Hope you’re navigating these tumultuous markets well.  


If you recall, during the holiday season last year, we had moved the Best Ideas Newsletter portfolio and Dividend Growth Newsletter portfolio to “fully invested.” See image above (point of the arrow). Because many members were traveling and out of the office, not all were able to read the notification until a week or two after. They were a bit disappointed that the notification wasn’t as prominent and that it came during the busy holiday season. I’m sorry about that.


But let’s talk about this. Investors cannot time the market perfectly. It is simply impossible. However, I believe that investors can make intelligent probability-weighted bets at times to capture upside potential while protecting against downside risk. That’s what we did near the Christmas-bottom. We went to “fully invested” with the view that we’d keep our finger on the “put-option” trigger. Nothing has changed since then. We’re still cautious about these markets.


To the point, however, it’s far less important to pinpoint tops and bottoms than to be directionally “correct” with a call. Whether you read our notification email December 26 or January 2 or later than that, you should still be very happy. Long-term investors should not be concerned about the initial 5-10% bounce, and no investor should operate under the severe behavioral condition, FOMO (fear of missing out). 

Timing, not perfect timing, and being directionally “correct” is what matters. Understanding that you cannot pinpoint tops and bottoms perfectly will make you happier, as you’ll be able to focus more on directional alpha, not on missing the exact bottom by a week or two. Over a four-decade investment horizon for many, a week or two just doesn’t matter.

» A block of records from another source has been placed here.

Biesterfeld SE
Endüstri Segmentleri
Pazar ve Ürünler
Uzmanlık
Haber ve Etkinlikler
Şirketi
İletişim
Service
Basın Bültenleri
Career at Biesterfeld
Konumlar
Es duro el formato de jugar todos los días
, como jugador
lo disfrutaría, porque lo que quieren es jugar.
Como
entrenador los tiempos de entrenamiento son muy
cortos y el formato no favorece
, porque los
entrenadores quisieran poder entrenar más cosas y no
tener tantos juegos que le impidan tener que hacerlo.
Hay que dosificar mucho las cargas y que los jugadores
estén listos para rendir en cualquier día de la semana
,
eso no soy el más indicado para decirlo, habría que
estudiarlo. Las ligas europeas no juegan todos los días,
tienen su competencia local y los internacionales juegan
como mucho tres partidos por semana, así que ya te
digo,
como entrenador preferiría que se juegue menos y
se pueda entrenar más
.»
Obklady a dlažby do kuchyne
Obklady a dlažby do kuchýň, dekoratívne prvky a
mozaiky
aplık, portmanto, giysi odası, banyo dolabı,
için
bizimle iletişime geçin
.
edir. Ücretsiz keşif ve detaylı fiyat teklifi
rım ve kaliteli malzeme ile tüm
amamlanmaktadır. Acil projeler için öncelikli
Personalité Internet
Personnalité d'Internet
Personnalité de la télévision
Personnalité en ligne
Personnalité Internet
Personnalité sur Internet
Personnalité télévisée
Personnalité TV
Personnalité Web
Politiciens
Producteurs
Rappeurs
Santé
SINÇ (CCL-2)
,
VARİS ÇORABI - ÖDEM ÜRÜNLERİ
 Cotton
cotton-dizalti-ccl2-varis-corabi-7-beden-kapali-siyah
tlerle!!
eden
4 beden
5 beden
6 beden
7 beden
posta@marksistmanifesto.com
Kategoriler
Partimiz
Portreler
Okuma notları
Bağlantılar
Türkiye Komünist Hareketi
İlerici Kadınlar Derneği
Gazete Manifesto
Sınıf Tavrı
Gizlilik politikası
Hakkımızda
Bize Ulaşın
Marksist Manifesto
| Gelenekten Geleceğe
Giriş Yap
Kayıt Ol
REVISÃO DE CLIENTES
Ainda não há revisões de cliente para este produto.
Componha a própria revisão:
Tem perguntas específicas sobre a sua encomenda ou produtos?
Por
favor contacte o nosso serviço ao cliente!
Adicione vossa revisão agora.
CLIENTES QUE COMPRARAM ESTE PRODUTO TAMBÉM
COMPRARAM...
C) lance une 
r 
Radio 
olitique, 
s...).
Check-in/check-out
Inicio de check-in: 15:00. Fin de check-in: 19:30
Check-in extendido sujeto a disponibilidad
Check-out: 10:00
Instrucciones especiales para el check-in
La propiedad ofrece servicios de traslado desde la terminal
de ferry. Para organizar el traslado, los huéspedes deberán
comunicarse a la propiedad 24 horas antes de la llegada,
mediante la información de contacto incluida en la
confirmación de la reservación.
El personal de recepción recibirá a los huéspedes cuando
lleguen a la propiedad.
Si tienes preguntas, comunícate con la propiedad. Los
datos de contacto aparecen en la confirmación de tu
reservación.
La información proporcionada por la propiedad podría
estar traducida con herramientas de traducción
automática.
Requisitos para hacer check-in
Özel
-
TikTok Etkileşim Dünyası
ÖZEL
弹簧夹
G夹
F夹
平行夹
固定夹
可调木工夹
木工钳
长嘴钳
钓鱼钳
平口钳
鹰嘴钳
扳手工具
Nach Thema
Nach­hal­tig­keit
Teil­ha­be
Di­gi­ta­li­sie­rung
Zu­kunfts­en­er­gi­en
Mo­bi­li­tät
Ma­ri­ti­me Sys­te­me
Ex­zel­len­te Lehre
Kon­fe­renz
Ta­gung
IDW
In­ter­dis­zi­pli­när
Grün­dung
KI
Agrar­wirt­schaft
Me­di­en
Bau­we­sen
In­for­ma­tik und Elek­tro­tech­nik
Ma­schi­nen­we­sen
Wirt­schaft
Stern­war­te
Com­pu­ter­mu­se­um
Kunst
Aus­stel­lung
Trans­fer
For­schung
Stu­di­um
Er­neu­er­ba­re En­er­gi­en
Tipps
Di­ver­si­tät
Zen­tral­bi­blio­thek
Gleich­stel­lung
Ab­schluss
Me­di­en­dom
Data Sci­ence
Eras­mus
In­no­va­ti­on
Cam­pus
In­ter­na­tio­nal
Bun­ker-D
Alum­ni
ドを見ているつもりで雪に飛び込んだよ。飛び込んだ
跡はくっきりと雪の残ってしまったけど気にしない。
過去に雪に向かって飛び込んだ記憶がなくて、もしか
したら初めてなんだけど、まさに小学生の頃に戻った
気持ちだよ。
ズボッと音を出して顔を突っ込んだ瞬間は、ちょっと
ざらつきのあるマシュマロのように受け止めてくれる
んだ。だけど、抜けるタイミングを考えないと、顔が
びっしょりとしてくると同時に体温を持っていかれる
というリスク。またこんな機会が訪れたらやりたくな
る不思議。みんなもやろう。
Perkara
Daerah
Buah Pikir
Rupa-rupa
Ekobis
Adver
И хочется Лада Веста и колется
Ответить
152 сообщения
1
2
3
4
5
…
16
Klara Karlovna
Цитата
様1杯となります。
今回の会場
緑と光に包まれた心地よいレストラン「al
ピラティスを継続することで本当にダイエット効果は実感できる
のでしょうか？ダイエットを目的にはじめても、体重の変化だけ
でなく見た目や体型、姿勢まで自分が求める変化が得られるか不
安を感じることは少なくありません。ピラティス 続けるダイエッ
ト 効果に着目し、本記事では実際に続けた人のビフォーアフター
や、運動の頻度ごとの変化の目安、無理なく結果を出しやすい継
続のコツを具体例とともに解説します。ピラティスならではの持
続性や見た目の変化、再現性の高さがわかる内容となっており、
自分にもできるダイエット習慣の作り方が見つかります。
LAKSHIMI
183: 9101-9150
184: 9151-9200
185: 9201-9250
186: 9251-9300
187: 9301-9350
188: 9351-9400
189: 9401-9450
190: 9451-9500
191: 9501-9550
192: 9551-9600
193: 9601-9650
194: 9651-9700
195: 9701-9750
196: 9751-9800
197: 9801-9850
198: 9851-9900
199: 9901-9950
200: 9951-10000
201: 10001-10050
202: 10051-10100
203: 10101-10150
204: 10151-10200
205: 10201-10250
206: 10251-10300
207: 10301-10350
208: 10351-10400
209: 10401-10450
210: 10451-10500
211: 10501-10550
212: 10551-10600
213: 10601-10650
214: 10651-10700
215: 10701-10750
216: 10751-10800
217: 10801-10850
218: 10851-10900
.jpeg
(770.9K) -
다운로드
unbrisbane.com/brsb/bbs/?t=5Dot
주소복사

Fast forward, and now the markets have given back some of the gains from those all-time highs reached a few trading sessions ago. I wrote an entire book and a “call to action” on what I believe is the threat of price-agnostic trading, and since the short-vol ETN blew up in February of last year the markets have been on a wild ride. Read more in Value Trap >>


Our finger remains on the “put-option” trigger, but we’re not going to be “adding” protection to the newsletter portfolios today. The cost is too high. We’ll be looking for some sort of bounce in the markets first, but it seems the markets don’t want anything to do with a trade war escalation between US and China. This could be just the beginning of some very rough sledding.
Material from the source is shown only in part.